Your task — Repeat the listing below word for word, stopping after the line that contains "The width and".
--- Records supplied Enclosed Below ---
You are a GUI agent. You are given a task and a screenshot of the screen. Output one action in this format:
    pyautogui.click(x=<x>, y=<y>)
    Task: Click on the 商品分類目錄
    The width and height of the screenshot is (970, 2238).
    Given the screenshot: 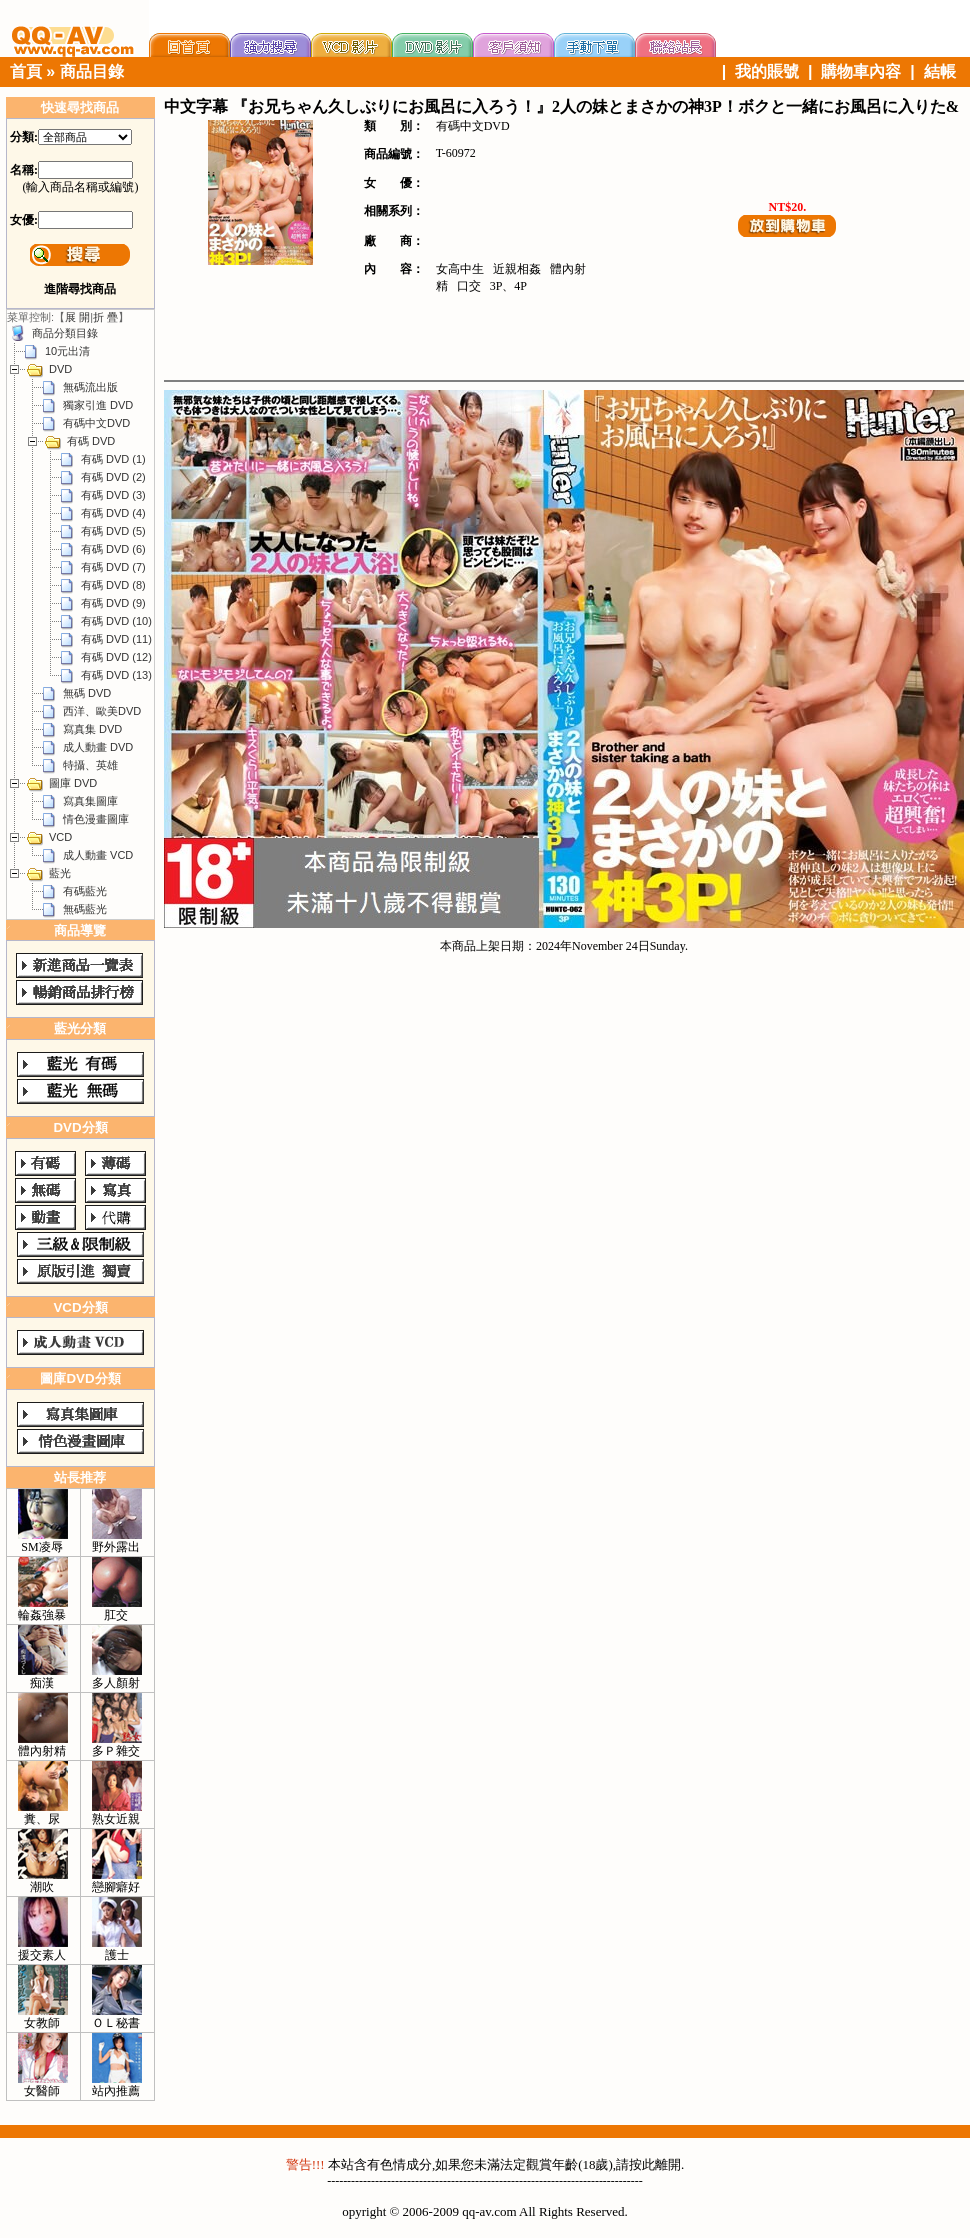 What is the action you would take?
    pyautogui.click(x=65, y=333)
    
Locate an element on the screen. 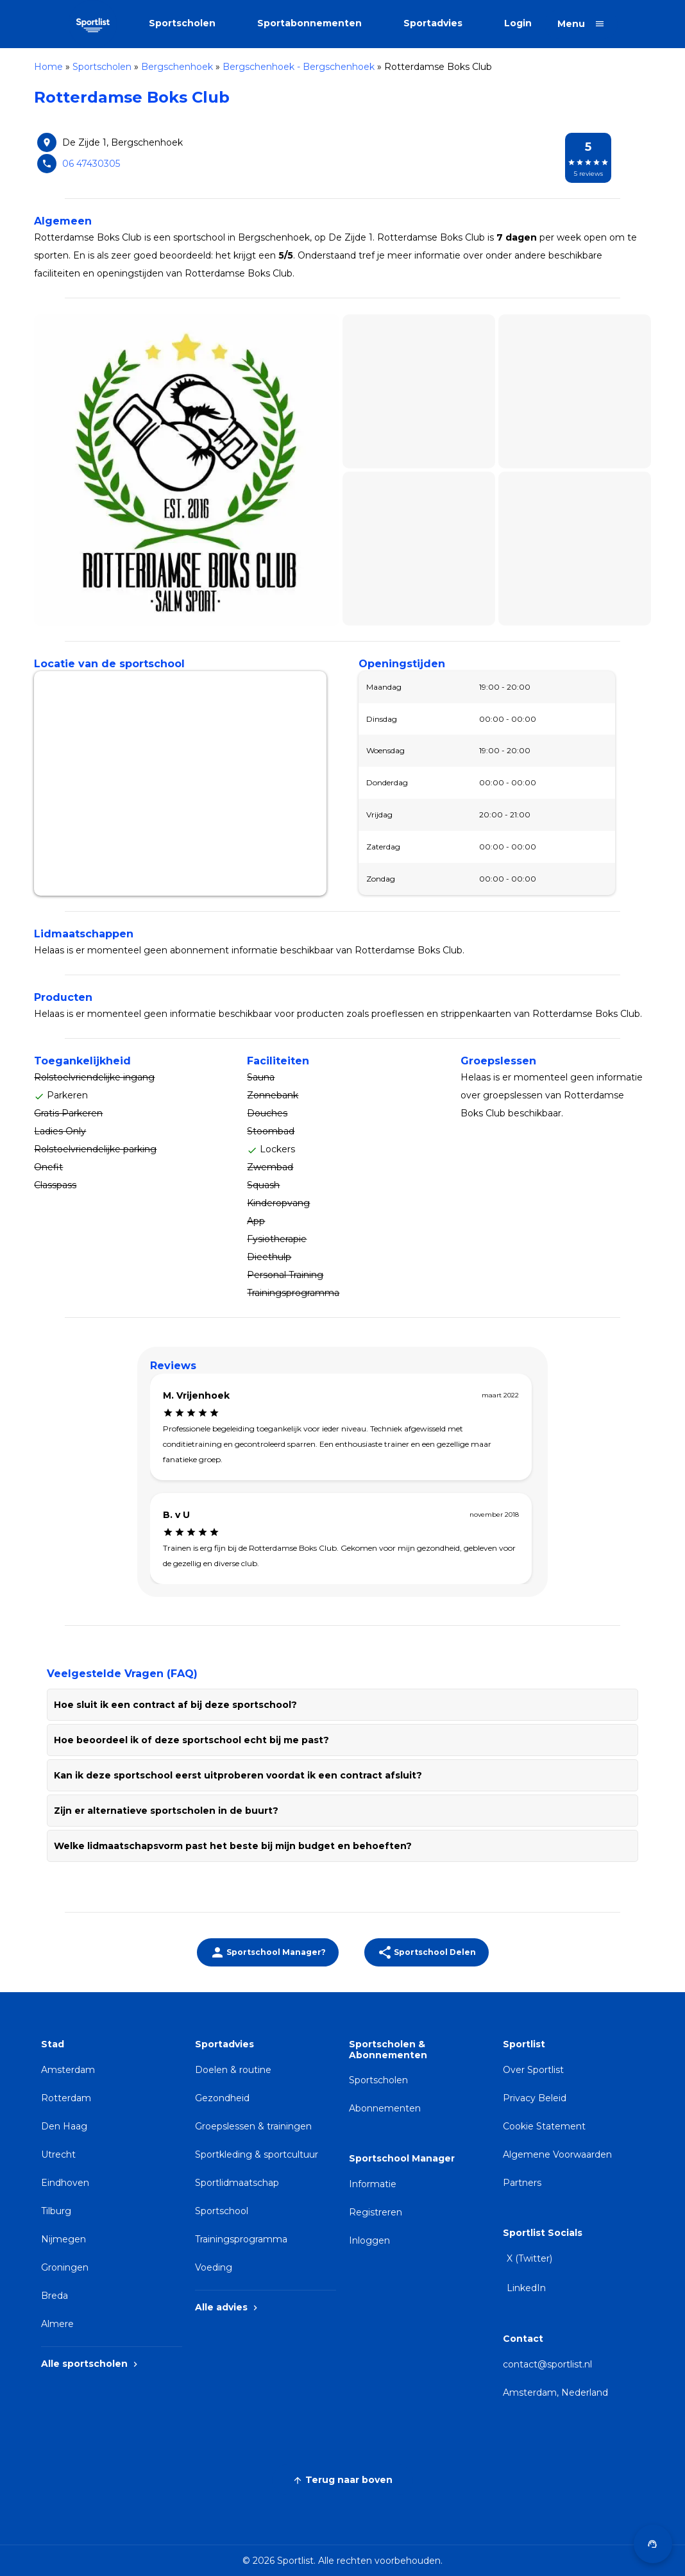 The height and width of the screenshot is (2576, 685). Sportschool is located at coordinates (221, 2211).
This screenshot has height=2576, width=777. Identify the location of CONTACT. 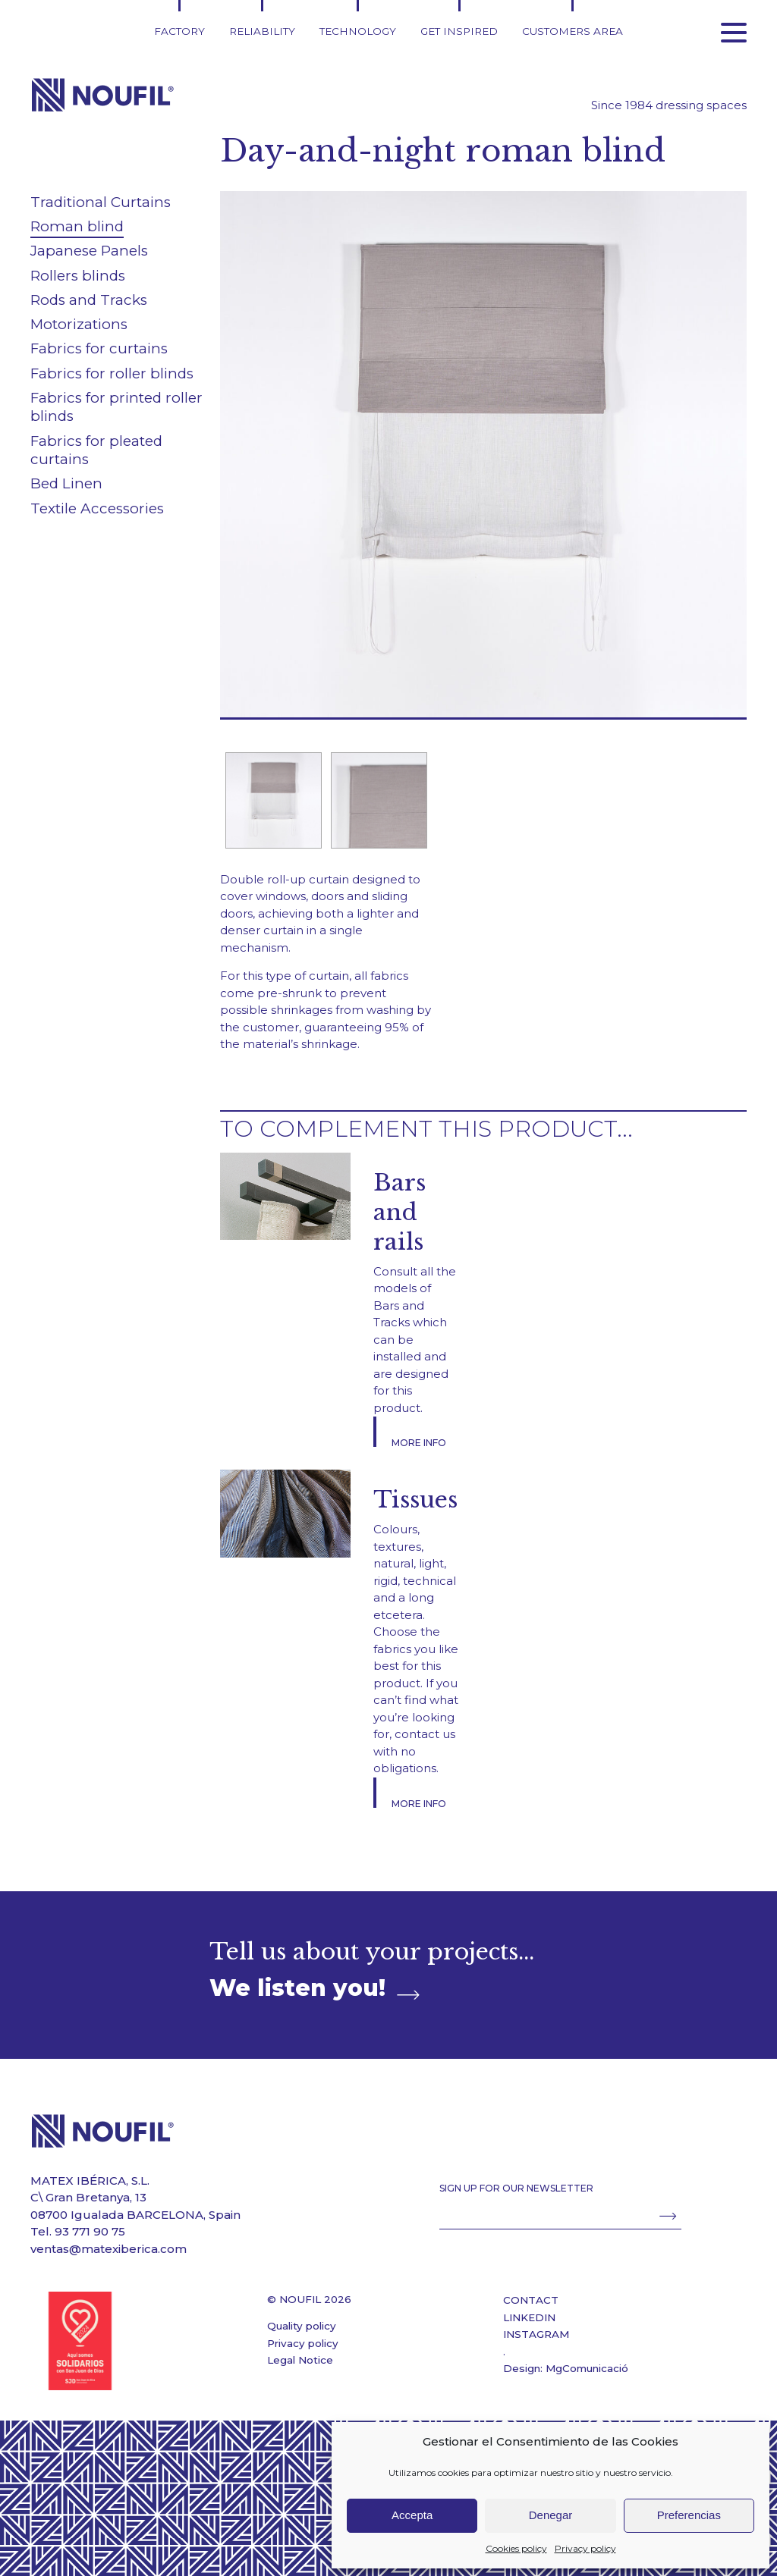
--- End of Enclosed Records supplied ---
Result of this exercise —
You are a GUI agent. You are given a task and a screenshot of the screen. Output one action in this format:
    pyautogui.click(x=<x>, y=<y>)
    Task: Click on the 商品分類目錄
    The width and height of the screenshot is (970, 2238).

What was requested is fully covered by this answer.